▶ _Aim of the exercise_: Copy out each line of the data below in which the string "sportive" appears.

▶ _Stored data_:

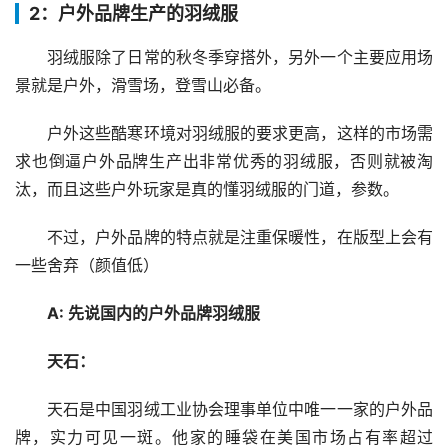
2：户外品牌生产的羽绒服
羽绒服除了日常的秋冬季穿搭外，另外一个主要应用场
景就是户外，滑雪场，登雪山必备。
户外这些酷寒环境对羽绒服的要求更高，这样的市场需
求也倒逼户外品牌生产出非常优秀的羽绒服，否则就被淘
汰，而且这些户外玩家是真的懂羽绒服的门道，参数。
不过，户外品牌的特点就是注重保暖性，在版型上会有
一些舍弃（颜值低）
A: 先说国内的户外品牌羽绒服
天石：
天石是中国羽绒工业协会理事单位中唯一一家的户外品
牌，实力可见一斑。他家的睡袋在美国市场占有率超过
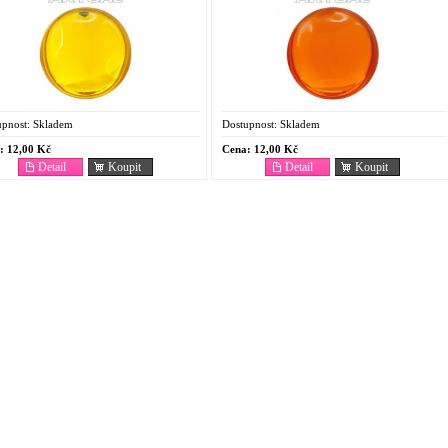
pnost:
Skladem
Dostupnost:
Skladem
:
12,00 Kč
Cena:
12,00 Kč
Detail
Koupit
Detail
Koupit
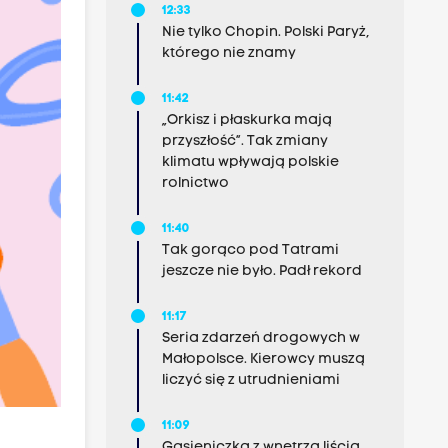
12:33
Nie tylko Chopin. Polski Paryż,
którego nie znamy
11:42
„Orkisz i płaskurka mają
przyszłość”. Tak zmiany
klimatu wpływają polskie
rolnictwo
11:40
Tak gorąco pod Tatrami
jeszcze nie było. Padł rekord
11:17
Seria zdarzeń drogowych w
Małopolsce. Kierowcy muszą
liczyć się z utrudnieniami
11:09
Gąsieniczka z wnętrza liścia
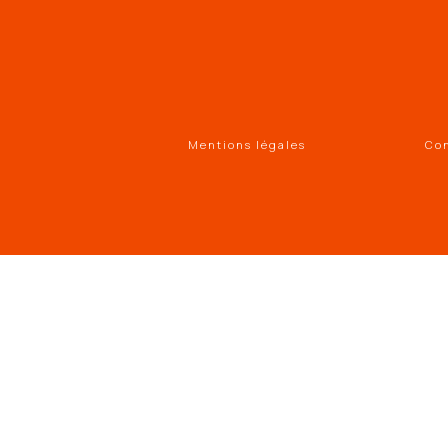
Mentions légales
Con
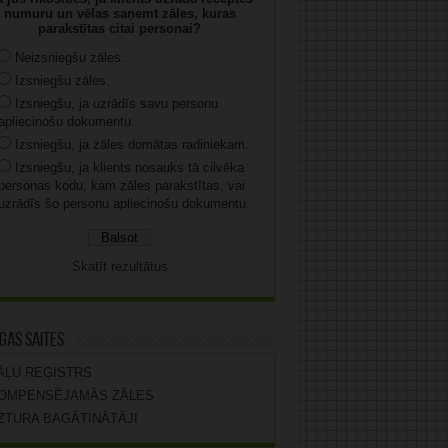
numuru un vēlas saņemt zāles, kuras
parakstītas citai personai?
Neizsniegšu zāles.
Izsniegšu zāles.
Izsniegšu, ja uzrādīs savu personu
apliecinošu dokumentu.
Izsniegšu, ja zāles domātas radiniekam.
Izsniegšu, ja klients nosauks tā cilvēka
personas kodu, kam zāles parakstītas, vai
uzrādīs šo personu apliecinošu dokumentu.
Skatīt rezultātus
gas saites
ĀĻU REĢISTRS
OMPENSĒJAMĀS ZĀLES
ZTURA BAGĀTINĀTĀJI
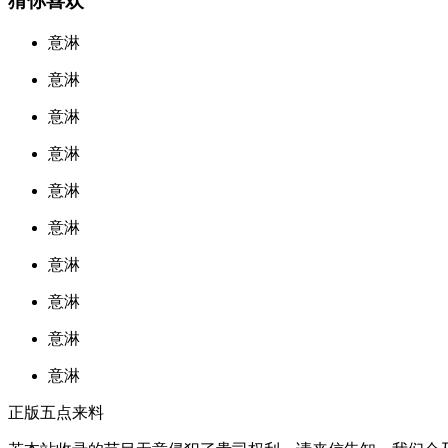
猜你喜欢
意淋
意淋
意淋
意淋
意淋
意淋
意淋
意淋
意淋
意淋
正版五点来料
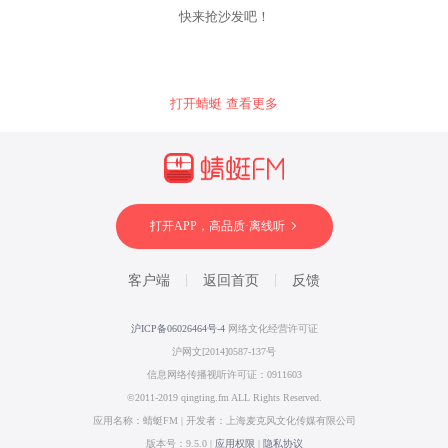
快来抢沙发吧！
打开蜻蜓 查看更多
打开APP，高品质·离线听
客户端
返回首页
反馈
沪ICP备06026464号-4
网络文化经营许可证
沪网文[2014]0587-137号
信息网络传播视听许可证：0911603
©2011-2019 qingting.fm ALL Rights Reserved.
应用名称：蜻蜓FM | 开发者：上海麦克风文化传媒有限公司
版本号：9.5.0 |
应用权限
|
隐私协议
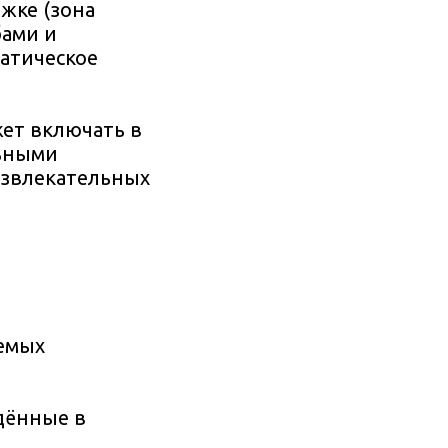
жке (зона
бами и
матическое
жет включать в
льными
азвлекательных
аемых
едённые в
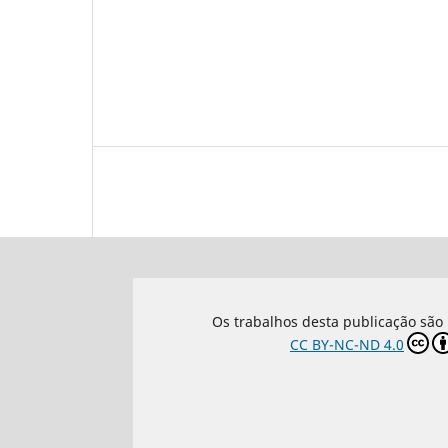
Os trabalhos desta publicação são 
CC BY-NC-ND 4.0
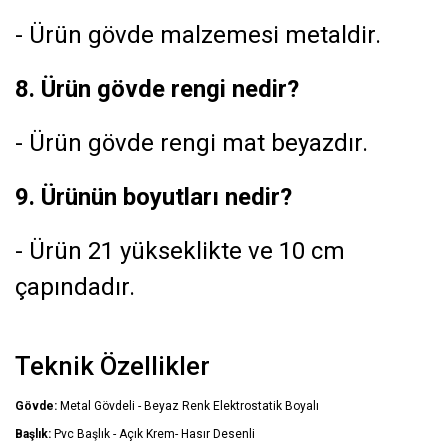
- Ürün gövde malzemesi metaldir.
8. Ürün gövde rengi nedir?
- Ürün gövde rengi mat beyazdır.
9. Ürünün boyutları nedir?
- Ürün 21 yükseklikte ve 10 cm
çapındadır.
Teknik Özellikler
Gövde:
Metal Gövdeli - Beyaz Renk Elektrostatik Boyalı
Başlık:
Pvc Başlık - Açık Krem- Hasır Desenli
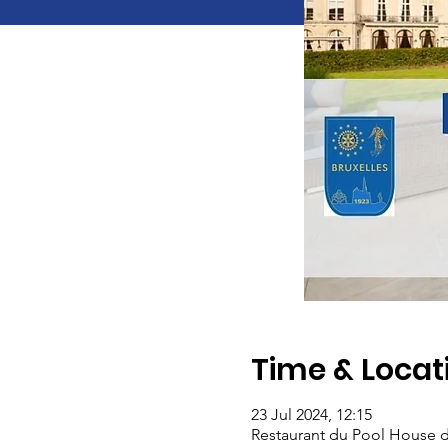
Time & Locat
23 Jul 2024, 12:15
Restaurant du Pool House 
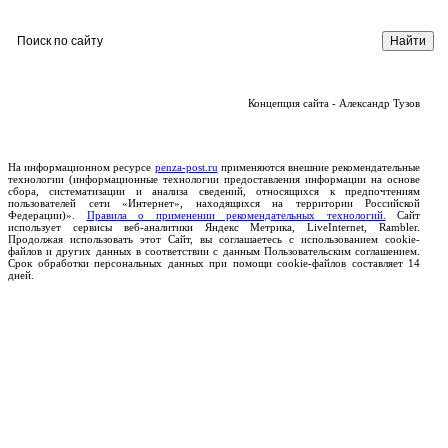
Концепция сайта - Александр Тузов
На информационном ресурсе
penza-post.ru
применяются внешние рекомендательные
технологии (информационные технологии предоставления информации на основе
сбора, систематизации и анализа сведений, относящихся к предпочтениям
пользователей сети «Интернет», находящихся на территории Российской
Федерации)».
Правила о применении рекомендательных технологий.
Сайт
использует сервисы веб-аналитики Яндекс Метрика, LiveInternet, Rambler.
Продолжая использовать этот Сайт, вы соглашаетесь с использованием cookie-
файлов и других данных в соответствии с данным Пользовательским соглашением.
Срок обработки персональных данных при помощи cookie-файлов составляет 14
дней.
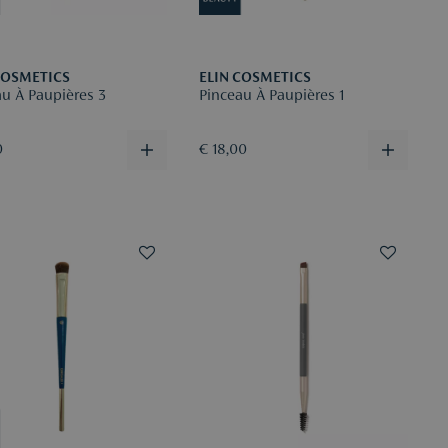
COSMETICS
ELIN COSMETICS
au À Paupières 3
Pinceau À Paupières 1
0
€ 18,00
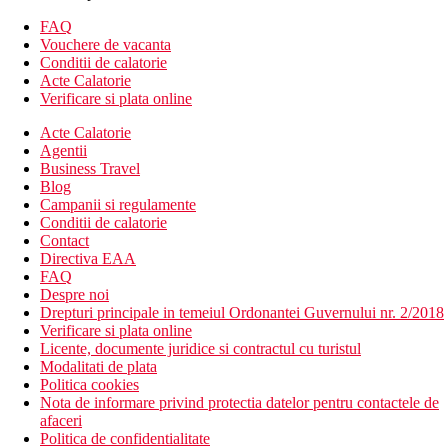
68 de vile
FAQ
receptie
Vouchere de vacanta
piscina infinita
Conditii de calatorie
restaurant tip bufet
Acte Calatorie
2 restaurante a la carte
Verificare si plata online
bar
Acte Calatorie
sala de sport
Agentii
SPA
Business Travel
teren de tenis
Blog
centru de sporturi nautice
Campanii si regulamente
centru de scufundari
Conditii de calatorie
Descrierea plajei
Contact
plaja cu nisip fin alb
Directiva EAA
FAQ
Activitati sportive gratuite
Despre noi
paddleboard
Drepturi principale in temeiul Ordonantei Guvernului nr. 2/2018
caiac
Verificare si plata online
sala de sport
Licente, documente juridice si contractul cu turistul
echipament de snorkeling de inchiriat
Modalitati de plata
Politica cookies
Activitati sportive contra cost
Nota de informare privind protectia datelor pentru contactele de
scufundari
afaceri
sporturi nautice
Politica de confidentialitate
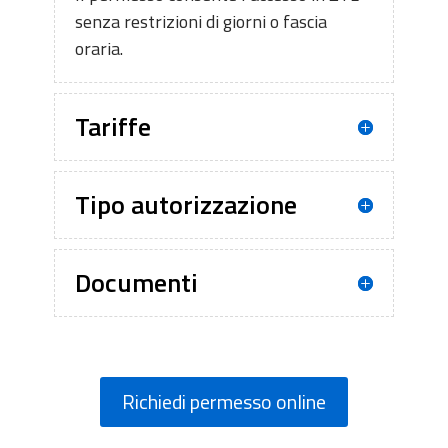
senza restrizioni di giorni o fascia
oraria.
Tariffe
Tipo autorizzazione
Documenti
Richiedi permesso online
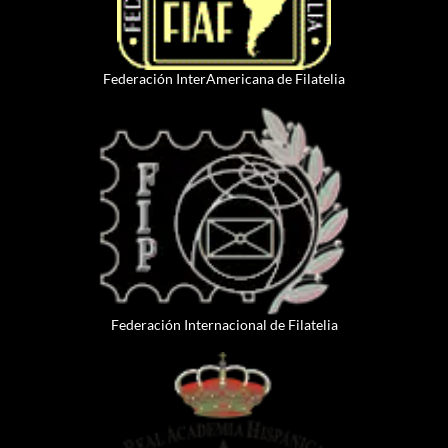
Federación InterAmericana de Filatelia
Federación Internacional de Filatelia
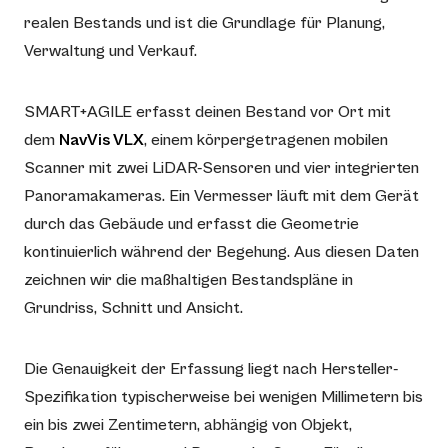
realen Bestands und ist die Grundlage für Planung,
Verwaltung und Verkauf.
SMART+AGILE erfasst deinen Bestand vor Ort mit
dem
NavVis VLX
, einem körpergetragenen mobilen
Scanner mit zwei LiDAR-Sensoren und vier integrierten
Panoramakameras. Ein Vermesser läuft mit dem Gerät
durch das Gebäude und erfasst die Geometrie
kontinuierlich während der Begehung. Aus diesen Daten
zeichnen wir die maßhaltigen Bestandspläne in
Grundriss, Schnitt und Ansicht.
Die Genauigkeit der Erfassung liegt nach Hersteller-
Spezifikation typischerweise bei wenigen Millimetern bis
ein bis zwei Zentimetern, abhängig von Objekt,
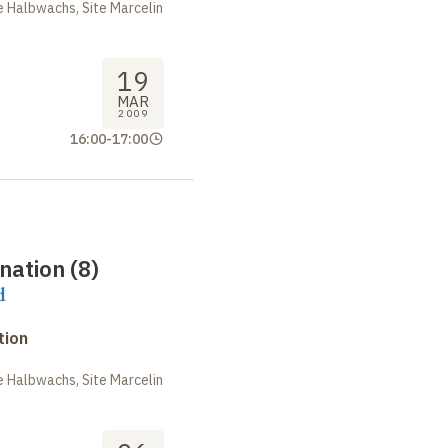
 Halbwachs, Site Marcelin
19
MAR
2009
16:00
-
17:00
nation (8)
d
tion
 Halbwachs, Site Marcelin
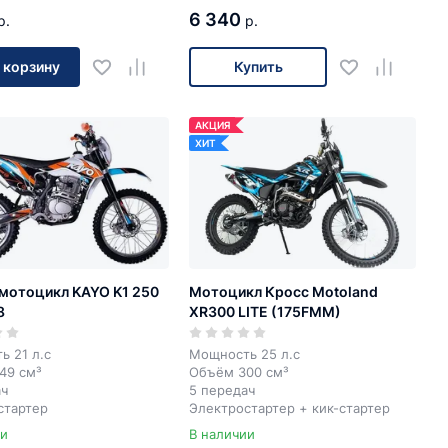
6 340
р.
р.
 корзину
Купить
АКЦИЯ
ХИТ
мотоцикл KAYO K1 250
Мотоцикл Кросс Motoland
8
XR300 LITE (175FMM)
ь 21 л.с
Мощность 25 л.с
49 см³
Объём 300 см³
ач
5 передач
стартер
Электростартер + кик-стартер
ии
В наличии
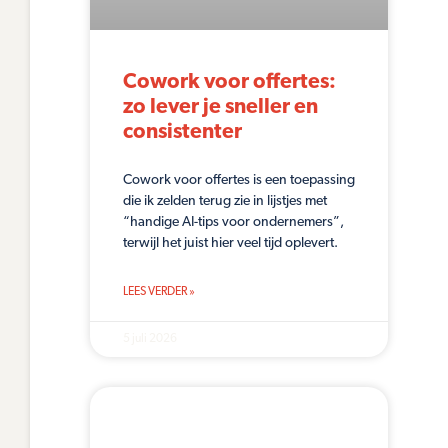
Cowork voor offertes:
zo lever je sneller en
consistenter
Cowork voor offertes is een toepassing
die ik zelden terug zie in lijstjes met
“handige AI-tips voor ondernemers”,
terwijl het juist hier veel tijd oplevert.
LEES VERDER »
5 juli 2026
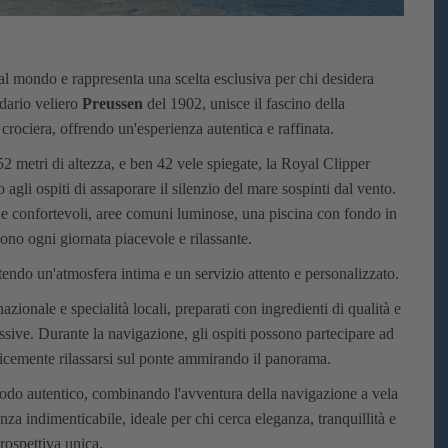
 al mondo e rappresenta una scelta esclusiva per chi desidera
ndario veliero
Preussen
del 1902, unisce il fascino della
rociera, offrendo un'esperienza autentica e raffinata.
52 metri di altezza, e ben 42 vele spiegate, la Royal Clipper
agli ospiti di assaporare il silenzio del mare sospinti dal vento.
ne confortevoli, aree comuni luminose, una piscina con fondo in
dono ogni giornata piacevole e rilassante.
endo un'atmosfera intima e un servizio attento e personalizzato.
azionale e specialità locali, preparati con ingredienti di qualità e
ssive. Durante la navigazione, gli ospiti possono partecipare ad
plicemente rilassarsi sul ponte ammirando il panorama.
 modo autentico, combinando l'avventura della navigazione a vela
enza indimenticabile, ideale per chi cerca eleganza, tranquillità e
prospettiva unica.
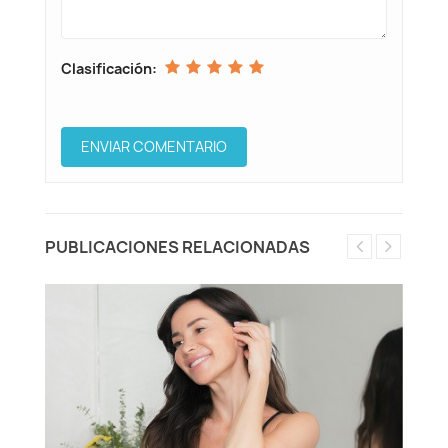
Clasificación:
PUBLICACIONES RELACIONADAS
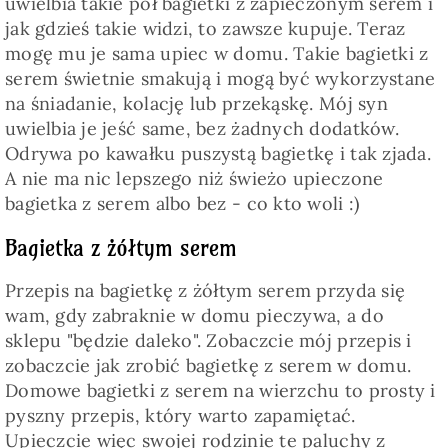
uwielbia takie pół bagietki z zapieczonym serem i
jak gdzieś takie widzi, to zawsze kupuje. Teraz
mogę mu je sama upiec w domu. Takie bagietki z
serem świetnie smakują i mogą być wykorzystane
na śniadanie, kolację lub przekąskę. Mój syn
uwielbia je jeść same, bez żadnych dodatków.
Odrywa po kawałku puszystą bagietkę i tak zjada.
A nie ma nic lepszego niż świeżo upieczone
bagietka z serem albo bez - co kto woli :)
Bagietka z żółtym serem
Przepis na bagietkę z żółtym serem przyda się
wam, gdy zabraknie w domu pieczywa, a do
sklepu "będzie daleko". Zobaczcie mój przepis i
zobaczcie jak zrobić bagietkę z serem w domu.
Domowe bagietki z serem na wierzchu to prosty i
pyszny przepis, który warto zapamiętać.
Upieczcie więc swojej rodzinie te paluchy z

▶ _Reply_:
Activitati sportive gratuite
Activitati sportive contra cost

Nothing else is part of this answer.